June 27, 2009, Sandwich, Massachusetts (38 miles, Oak Crest Grove.)
    Slowly the little circus from Hugo, Oklahoma has made its way to the cradle of America.
    We stopped to get gas right by the wooden sign that says "Welcome to Plymouth, the Hometown of America, founded 1620."
    So it's back along memory lane again, taking frantic notes in U.S. history classes at the Charles V English Institute in the old Marais neighborhood in Paris with a captivating professor by the unfortunate name of Mrs. Coit.  The Mayflower, Cotton Mather and the Puritans, the first Thanksgiving, the beginning of  the end for Native Americans, the blossoming of my fascination with America.
    By all measures it hasn't waned.  
    By our trailer there is a small wooded cemetery by the side of the field called Tobey Cemetery.  I went there as soon as we arrived, Dylan and Nicolas in tow.  There are about twenty graves, the oldest dated 1789, and then one that stopped me:  "In memory of Elisha son of Mr Peleg & Mrs.

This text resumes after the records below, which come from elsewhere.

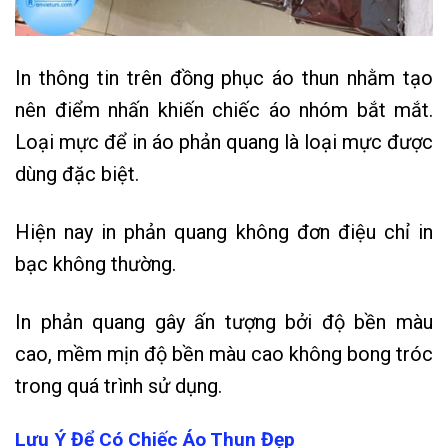
In thông tin trên đồng phục áo thun nhằm tạo
nên điểm nhấn khiến chiếc áo nhóm bắt mắt.
Loại mực để in áo phản quang là loại mực được
dùng đặc biệt.
Hiện nay in phản quang không đơn điệu chỉ in
bạc không thường.
In phản quang gây ấn tượng bởi độ bền màu
cao, mềm mịn độ bền màu cao không bong tróc
trong quá trình sử dụng.
Lưu Ý Để Có Chiếc Áo Thun Đẹp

Elizabeth Lawrance he died Oct. 24 1810 aged 5 years 3 mons. 7 days."


In bloom.
June 28, 2009, Plainville, Massachusetts (63 miles, town park.)
    T'is the season of long lost friends.  
    My friend Mary Beth and her family visited today from Providence.  We last saw each other fifteen years ago in graduate school at the University of Missouri in Columbia.  She was a mentor, an inspiration, she still is.  That, and something rare just happened after all these years, the burgeoning of a kinship only hinted at, envisioned maybe but never fulfilled, a kinship of vision, and heart, something unexpected, and all the more beautiful for it.


The way we are.
July 23, 2009, Cochoranton, Pennsylvania (45 miles, Lions park.)
    It has become part of life on the road by now, as far as we can remember this year, the incessant rain, pouring like last night and into the morning drive, storming like the day before, drizzling sometimes, but always there it seems since we left the Rio Grande valley back in March, always there for a fact since the beginning of June, following us like a faithful fan, in truth working to the circus' advantage most of the time for kids out of school for the summer don't have much else to do but come to the show when it rains and rains and rains in those small towns.
    No complaints then, not even with the pan on the bed to collect water from the leaks, no complaints, just the raindrops on the roof, the way everything shines so, even with the mud, towing the trucks over and over again, the discomfort, the extra work.  During our audio interview Casey said how he gets wishing he were doing some other work when he's stuck on the side of the road in the rain, only to love it all over again the next day, mud and all.  
    Circus people are like that, this is their life, it's tougher than most but they don't wish it could be any different.  
    It makes them stubbornly endearing.


Two cups.
August 20, 2009, Manistee, Michigan (59 miles, Seng's lot.)
    Shop sign somewhere on highway 31 south:
Free coffee for Indians
Free coffee for veterans
Two cups for Indian veterans.


No soliciting.
February 5, 2010, Hugo, Oklahoma.
    Hugo is a sore sight in the winter, a study in shades of unkempt gray and brown and mud.  
    The poor economy has not helped.  The Main Shopping plaza is a ghost, a derelict patch of potholed asphalt with a hairdresser clutching to life next to an abandoned store front and a counseling center (Providence Counseling Center: No Soliciting, No Smoking, No Weapons.)